• DATA FOR THE TASK:
>>
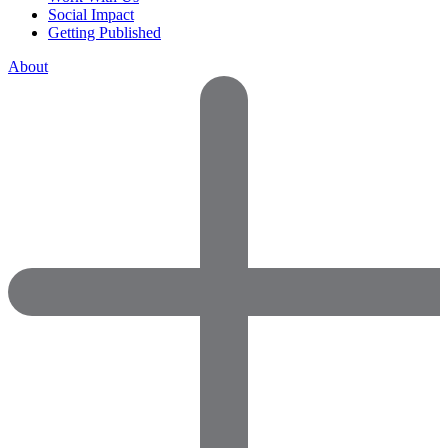
Social Impact
Getting Published
About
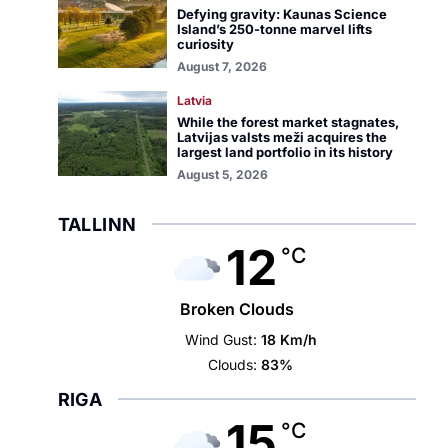
Defying gravity: Kaunas Science
Island’s 250-tonne marvel lifts
curiosity
August 7, 2026
Latvia
While the forest market stagnates,
Latvijas valsts meži acquires the
largest land portfolio in its history
August 5, 2026
TALLINN
12
°C
Broken Clouds
Wind Gust:
18 Km/h
Clouds:
83%
RIGA
15
°C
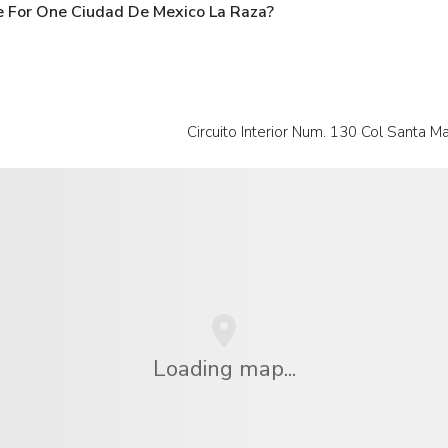
e For One Ciudad De Mexico La Raza?
Circuito Interior Num. 130 Col Santa Ma
Loading map...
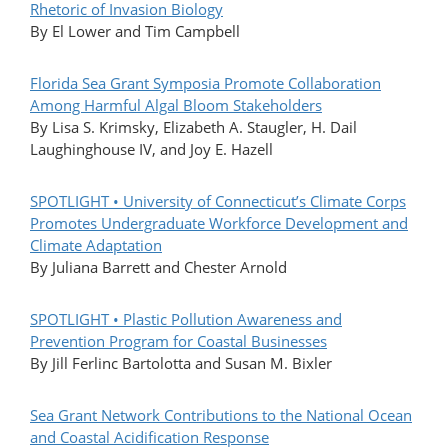
Rhetoric of Invasion Biology
By El Lower and Tim Campbell
Florida Sea Grant Symposia Promote Collaboration
Among Harmful Algal Bloom Stakeholders
By Lisa S. Krimsky, Elizabeth A. Staugler, H. Dail
Laughinghouse IV, and Joy E. Hazell
SPOTLIGHT • University of Connecticut’s Climate Corps
Promotes Undergraduate Workforce Development and
Climate Adaptation
By Juliana Barrett and Chester Arnold
SPOTLIGHT • Plastic Pollution Awareness and
Prevention Program for Coastal Businesses
By Jill Ferlinc Bartolotta and Susan M. Bixler
Sea Grant Network Contributions to the National Ocean
and Coastal Acidification Response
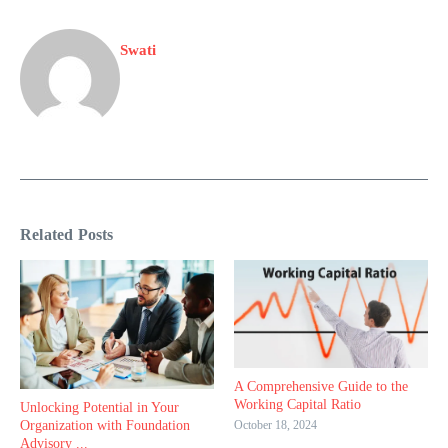
Swati
Related Posts
A Comprehensive Guide to the
Working Capital Ratio
Unlocking Potential in Your
October 18, 2024
Organization with Foundation
Advisory ...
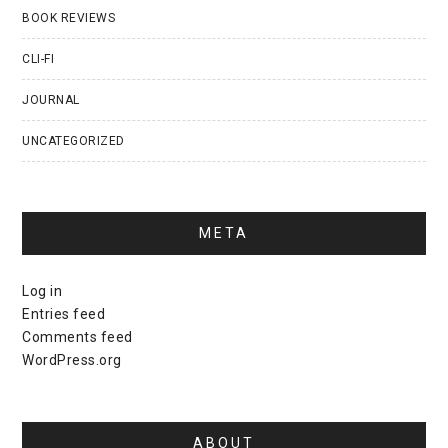
BOOK REVIEWS
CLI-FI
JOURNAL
UNCATEGORIZED
META
Log in
Entries feed
Comments feed
WordPress.org
ABOUT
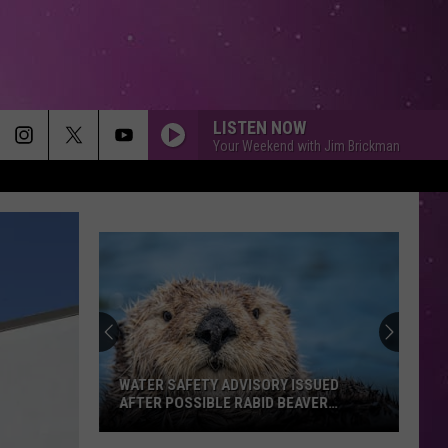
LISTEN NOW
Your Weekend with Jim Brickman
FIGHT SONG
Rachel
Rachel Platten
Platten
Wildfire
END OF THE ROAD
Boyz
Boyz Ii Men
Ii
CooleyHighHarmony (Bonus Track Version)
Men
SO EASY
Olivia
Olivia Dean
Dean
The Art of Loving
WATER SAFETY ADVISORY ISSUED
AFTER POSSIBLE RABID BEAVER
ATTACK
SUNROOF
Nicky
Nicky Youre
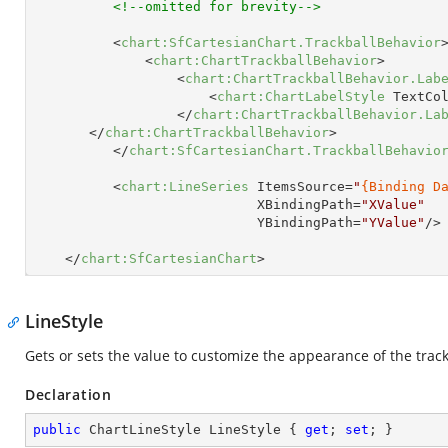
<!--omitted for brevity-->
<
chart:SfCartesianChart.TrackballBehavior
<
chart:ChartTrackballBehavior
>
<
chart:ChartTrackballBehavior.Lab
<
chart:ChartLabelStyle
TextCo
</
chart:ChartTrackballBehavior.La
</
chart:ChartTrackballBehavior
>
</
chart:SfCartesianChart.TrackballBehavio
<
chart:LineSeries
ItemsSource
=
"
{Binding D
XBindingPath
=
"XValue"
YBindingPath
=
"YValue"
/>
</
chart:SfCartesianChart
>
LineStyle
Gets or sets the value to customize the appearance of the trackb
Declaration
public
 ChartLineStyle LineStyle { 
get
; 
set
; }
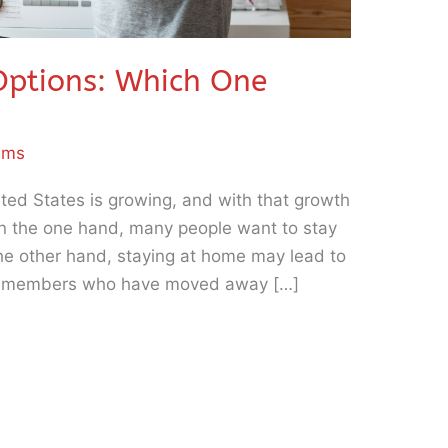
Options: Which One
iams
ted States is growing, and with that growth
On the one hand, many people want to stay
the other hand, staying at home may lead to
ily members who have moved away […]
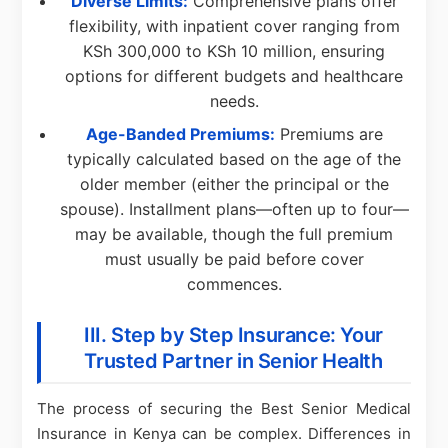
Diverse Limits:
Comprehensive plans offer
flexibility, with inpatient cover ranging from
KSh 300,000 to KSh 10 million, ensuring
options for different budgets and healthcare
needs.
Age-Banded Premiums:
Premiums are
typically calculated based on the age of the
older member (either the principal or the
spouse). Installment plans—often up to four—
may be available, though the full premium
must usually be paid before cover
commences.
III. Step by Step Insurance: Your
Trusted Partner in Senior Health
The process of securing the Best Senior Medical
Insurance in Kenya can be complex. Differences in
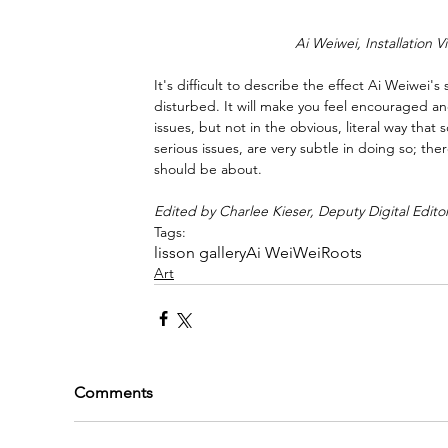
Ai Weiwei, Installation V
It's difficult to describe the effect Ai Weiwei'
disturbed. It will make you feel encouraged and
issues, but not in the obvious, literal way th
serious issues, are very subtle in doing so; the
should be about.
Edited by Charlee Kieser, Deputy Digital Edito
Tags:
lisson gallery
Ai WeiWei
Roots
Art
Comments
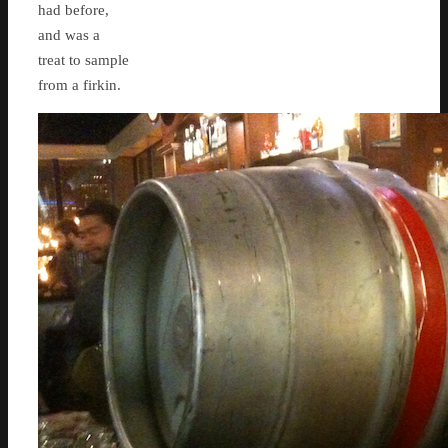
had before,
and was a
treat to sample
from a firkin.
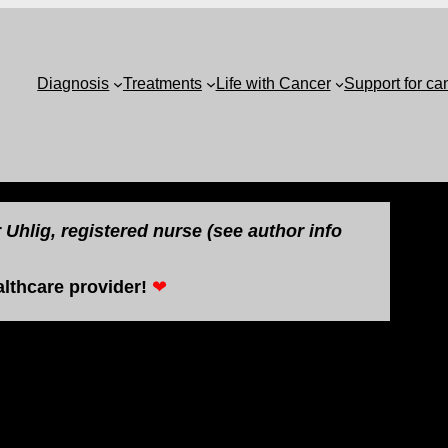
Diagnosis
Treatments
Life with Cancer
Support for ca
Uhlig, registered nurse (see author info
lthcare provider!
❤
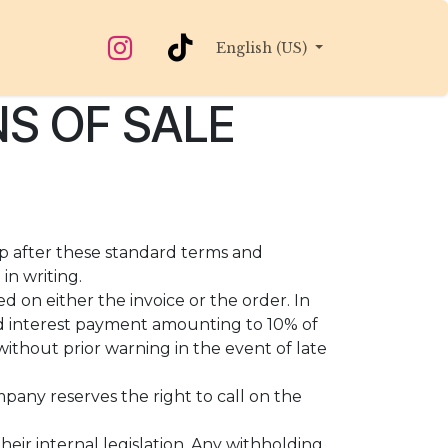
English (US)
S OF SALE
up after these standard terms and
in writing.
d on either the invoice or the order. In
d interest payment amounting to 10% of
ithout prior warning in the event of late
mpany reserves the right to call on the
eir internal legislation. Any withholding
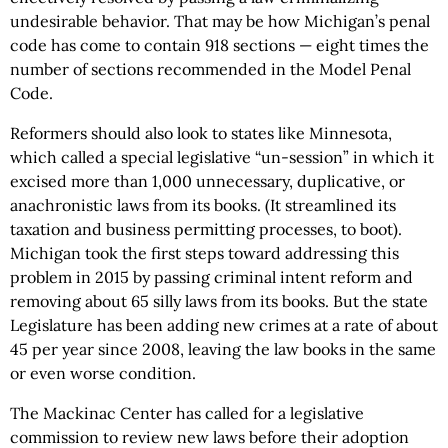
undesirable behavior. That may be how Michigan’s penal
code has come to contain 918 sections — eight times the
number of sections recommended in the Model Penal
Code.
Reformers should also look to states like Minnesota,
which called a special legislative “un-session” in which it
excised more than 1,000 unnecessary, duplicative, or
anachronistic laws from its books. (It streamlined its
taxation and business permitting processes, to boot).
Michigan took the first steps toward addressing this
problem in 2015 by passing criminal intent reform and
removing about 65 silly laws from its books. But the state
Legislature has been adding new crimes at a rate of about
45 per year since 2008, leaving the law books in the same
or even worse condition.
The Mackinac Center has called for a legislative
commission to review new laws before their adoption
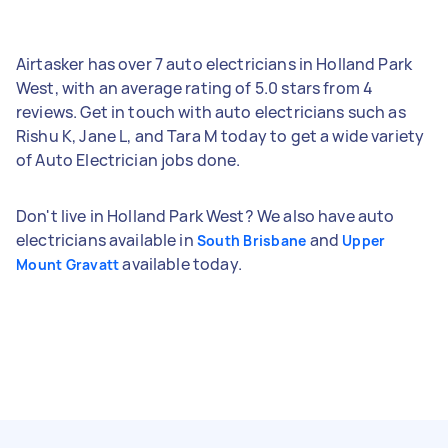
Airtasker has over 7 auto electricians in Holland Park
West, with an average rating of 5.0 stars from 4
reviews. Get in touch with auto electricians such as
Rishu K, Jane L, and Tara M today to get a wide variety
of Auto Electrician jobs done.
Don't live in Holland Park West? We also have auto
electricians available in
and
South Brisbane
Upper
available today.
Mount Gravatt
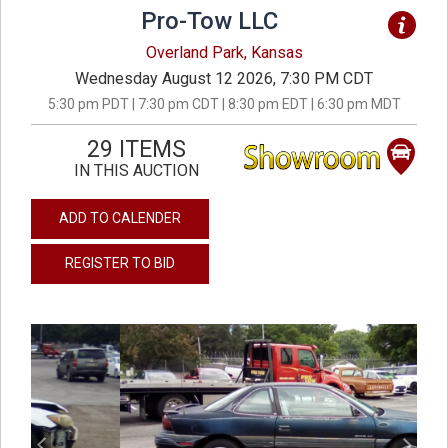
Pro-Tow LLC
Overland Park, Kansas
Wednesday August 12 2026, 7:30 PM CDT
5:30 pm PDT | 7:30 pm CDT | 8:30 pm EDT | 6:30 pm MDT
29 ITEMS
IN THIS AUCTION
ADD TO CALENDER
REGISTER TO BID
previous
next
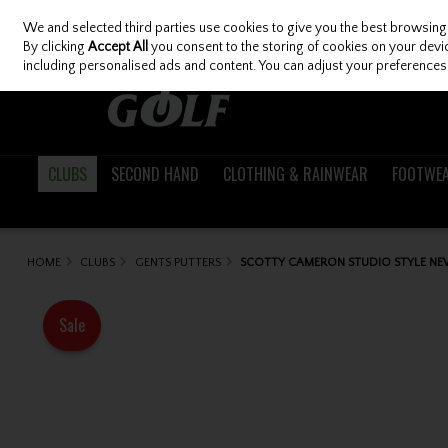
We and selected third parties use cookies to give you the best browsing
Skip to content
By clicking
Accept All
you consent to the storing of cookies on your device
including personalised ads and content. You can adjust your preferences 
CLUBS
SECOND HAND
CLOTHING & RAINWEAR
FOOTWE
HOME
CLUBS
GENTS PUTTERS
SCOTTY CAMERON STUDIO STYLE NE
Sale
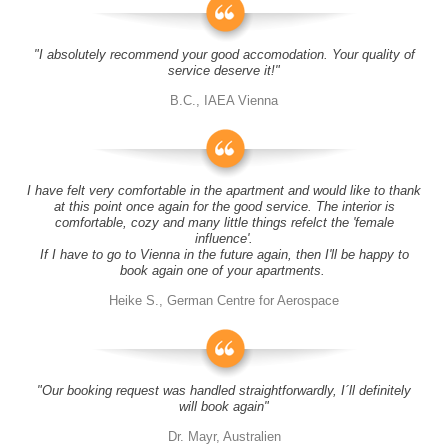
"I absolutely recommend your good accomodation. Your quality of
service deserve it!"
B.C., IAEA Vienna
I have felt very comfortable in the apartment and would like to thank
at this point once again for the good service. The interior is
comfortable, cozy and many little things refelct the 'female
influence'.
If I have to go to Vienna in the future again, then I'll be happy to
book again one of your apartments.
Heike S., German Centre for Aerospace
"Our booking request was handled straightforwardly, I´ll definitely
will book again"
Dr. Mayr, Australien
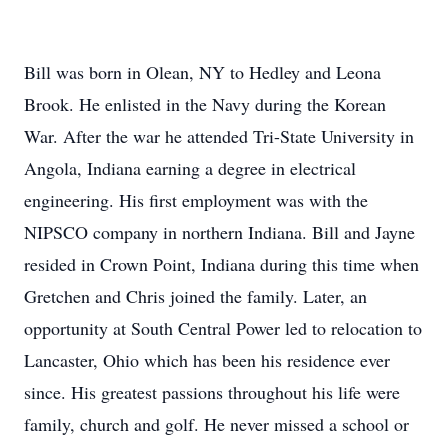
Bill was born in Olean, NY to Hedley and Leona
Brook. He enlisted in the Navy during the Korean
War. After the war he attended Tri-State University in
Angola, Indiana earning a degree in electrical
engineering. His first employment was with the
NIPSCO company in northern Indiana. Bill and Jayne
resided in Crown Point, Indiana during this time when
Gretchen and Chris joined the family. Later, an
opportunity at South Central Power led to relocation to
Lancaster, Ohio which has been his residence ever
since. His greatest passions throughout his life were
family, church and golf. He never missed a school or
<<
• TASK PROMPT: Reply with nothing but the number of lines in the listing that include the string "books".

• ANSWER FOR THIS EXERCISE: 3